I see this mentioned a lot, but it's just not true (no offense).
Actually, most fish do get food everyday in the wild and most often
(or more) a day. I would think this especially true of the smaller
tropical species, since their metabolisms are relatively high.
Lots of species primarily feed during dawn or dusk, but there are
many that feed for extended periods during the day.

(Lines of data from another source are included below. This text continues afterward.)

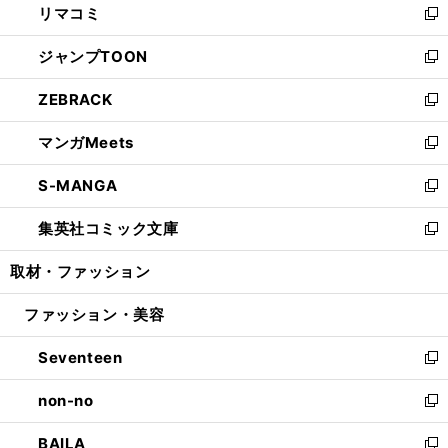
リマコミ
で
ド
ィ
い
新
開
ウ
ン
ウ
し
ジャンプTOON
く
で
ド
ィ
い
新
開
ウ
ン
ウ
し
ZEBRACK
く
で
ド
ィ
い
新
開
ウ
ン
ウ
し
マンガMeets
く
で
ド
ィ
い
新
開
ウ
ン
ウ
し
S-MANGA
く
で
ド
ィ
い
新
開
ウ
ン
ウ
し
集英社コミック文庫
く
で
ド
ィ
い
新
開
ウ
ン
ウ
し
取材・ファッション
く
で
ド
ィ
い
開
ウ
ン
ウ
ファッション・美容
く
で
ド
ィ
開
ウ
ン
Seventeen
く
で
ド
新
開
ウ
し
non-no
く
で
い
新
開
ウ
し
BAILA
く
ィ
い
新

Whoever mentioned gut analysis was right on the money. As long
as you are collecting fish during their active feeding period,
(Dawn and dusk for the perch I work on) it is very rare to find
a fish that does not have food in its digestive tract. Of course
some prey (plankton) is digested extremely quickly so that also
comes into play.
The larger piscivores may go for longer periods, but small
insectivores, planktivores, herbivores ...etc. certainly
feed on a regular daily basis.
The difference in our tanks is a bioenergetic one, since
they really do not have a lot of energy expenditure
associated with searching out food, escaping predators...etc.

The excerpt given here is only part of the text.